Special Educational Needs and Disabilities and Neurofibromatosis Type 1
Children with NF1 can thrive in school and have fantastic achievements, but some will need additional support to meet their potential. Difficulties in school and further education are common in children with Neurofibromatosis Type 1, with 75% or more of all children with NF1 having some form of learning difficulty.
It is important to work closely with your child/young persons nursery/school/college to identify any difficulties as early as possible to ensure the correct help is available. Children with NF1 will have learning problems that are not unique which means that some of the interventions readily available will be able to help and support a student with NF1.
Common difficulties include-
- Low self esteem and confidence.
- Performance varying from day to day without apparent reason.
- Difficulties with poor concentration.
- Working memory and processing difficulties.
- Dyslexia, Dyscalculia and other learning difficulties.
- Difficulties with reading writing and mathematics that could be caused by Dyslexia or Dyscalculia.
Communication and interaction- Social communication difficulties are common in people with NF1 with around 50% having an additional diagnosis of ASD or ADHD.
If you have concerns about your child’s education or you wish to discuss NF1 with your child’s school make an appointment with the school SENCO and take information on NF with you to your appointment. If leading up to this appointment or following this appointment you would like and help or support please contact or SEN Advocate Clare Barklam.
CTT have a number of resources and useful links available to you:
CTT Special Educational Needs Advocate…
Clare’s email address: email@example.com
Clare is the SEND Advocate for CTT as well as being trained in the special educational needs system Clare is also a trained Paediatric Nurse and has experienced NF1 first hand as a student and as a Mother. Clare first became interested in the world of SEND when her son was struggling at school, now 3 years and a few tribunals later she has two children with EHCPs one educated in a independent specialist school and the other educated at home, she has experienced the SEND system first hand and is now working to support our children, young people and families with their educational journeys.
Clare can offer advice via email and telephone, attend virtual meetings with schools, support EHCP applications and help with paperwork and provide EHCP checking services. Clare will also be offering teaching sessions on the EHCP Process for those of you thinking of applying or going through the process.
Education and NF1 what are the next steps
Additional help and support is available in a variety of different ways, it is important to know which is the right next step for your child…
Who should we talk too?
Raise any concerns you have with your child’s teacher initially, they will know your child best in school and be able to advise if they have any concerns about your child. Share information about NF1 with the school at the first opportunity and request the information is shared with each new teacher, a one page profile about your child and how NF1 affects them is a good tool for when there are supply teachers or in larger schools. The SENCO will be able to help with this.
Every school has to have a SENCO this is sometimes a class teacher, the head or deputy head or a teacher who solely works with children with special educational needs. A SENCO manages the education of children with SEND within a school and works closely with the head and class teachers. They are the best person to talk to about your child’s diagnosis and any concerns you have, they will ensure any training required is delivered to your child’s teachers and will mange the professional input and support your child needs within school.
The SENCO can help with referrals to other professionals such as Speech and Language, Educational Psychology, CAMHS, Occupational therapy or other local services that offer support in schools. If you feel the SENCO is not supporting you, you can talk to the head teacher or Local Authority SEND team.
What is the SEN register?
The Special Educational Needs and Disabilities register is a record of all pupil at the school with SEND and the support they may require, the school is expected to closely track the progress of these pupils, this is often done via IEP’s/ Plan Do Review or individual action plans. This is SEND support, the school has a notional budget to meet the needs of this pupils which is not ring fenced.

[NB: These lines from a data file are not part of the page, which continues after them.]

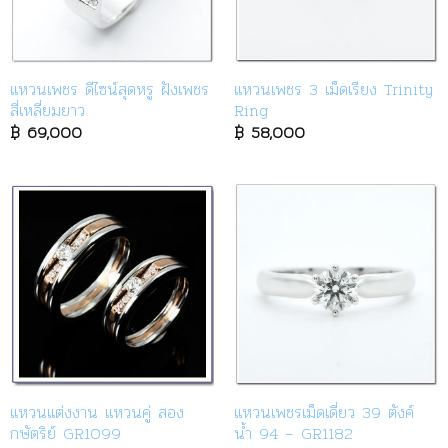
แหวนเพชร ดีไซน์สุดหรู ฝังเพชร
แหวนเพชร 3 เม็ดเรียง Trinity
สี่เหลี่ยมยาว
Ring
฿
69,000
฿
58,000
แหวนแต่งงาน แหวนคู่ สอง
แหวนเพชรเม็ดเดี่ยว 39 ตังค์
กษัตริย์ GR1099
น้ำ 94 – GR1182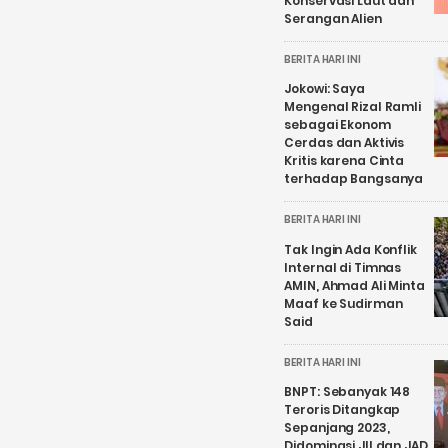
Konservasi Laut dan
Serangan Alien
BERITA HARI INI
Jokowi: Saya
Mengenal Rizal Ramli
sebagai Ekonom
Cerdas dan Aktivis
Kritis karena Cinta
terhadap Bangsanya
BERITA HARI INI
Tak Ingin Ada Konflik
Internal di Timnas
AMIN, Ahmad Ali Minta
Maaf ke Sudirman
Said
BERITA HARI INI
BNPT: Sebanyak 148
Teroris Ditangkap
Sepanjang 2023,
Didominasi JII dan JAD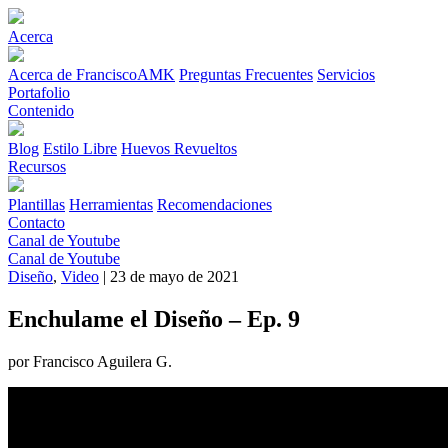
Acerca
Acerca de FranciscoAMK
Preguntas Frecuentes
Servicios
Portafolio
Contenido
Blog
Estilo Libre
Huevos Revueltos
Recursos
Plantillas
Herramientas
Recomendaciones
Contacto
Canal de Youtube
Canal de Youtube
Diseño
,
Video
| 23 de mayo de 2021
Enchulame el Diseño – Ep. 9
por Francisco Aguilera G.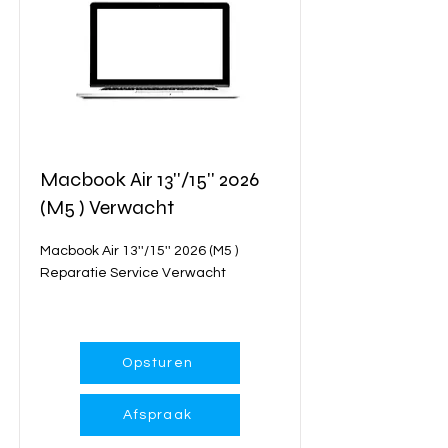
Macbook Air 13''/15'' 2026
(M5 ) Verwacht
Macbook Air 13''/15'' 2026 (M5 )
Reparatie Service Verwacht
Meer info...
Opsturen
Afspraak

Many children with NF1 will meet the criteria to be listed on the SEN register due to medical and educational difficulties and/or disabilities. Speak to your child/Young persons school about your child being placed on the register.
What is an EHCP..
An Education and Health Care Plan is for children and young people up to 25 years old who need more support than is available through SEND support. EHCP’s identify the educational, health and social care needs of a child or young person and the provision required to meet each of those needs. A EHCP is a legal document and is legally enforceable meaning the provision detailed must be provided unlike a IEP. A request can be made by anyone who feels a assessment is necessary including teachers, Drs, health visitors and parents.
What is an IEP…
An Individual Education plan, Individual Action Plan, Plan Do Review .. Are the terms used to describe the robust planning and reviewing processes that must be in place for all pupils on the SEN register. It will detail the childs needs, what action will be taken to meet those needs and when it will be reviewed. There should also be a 1 page profile for the pupil and evidence the child and families wishes and feelings have been included. These are not legally enforceable documents though school should make best endeavours to follow them.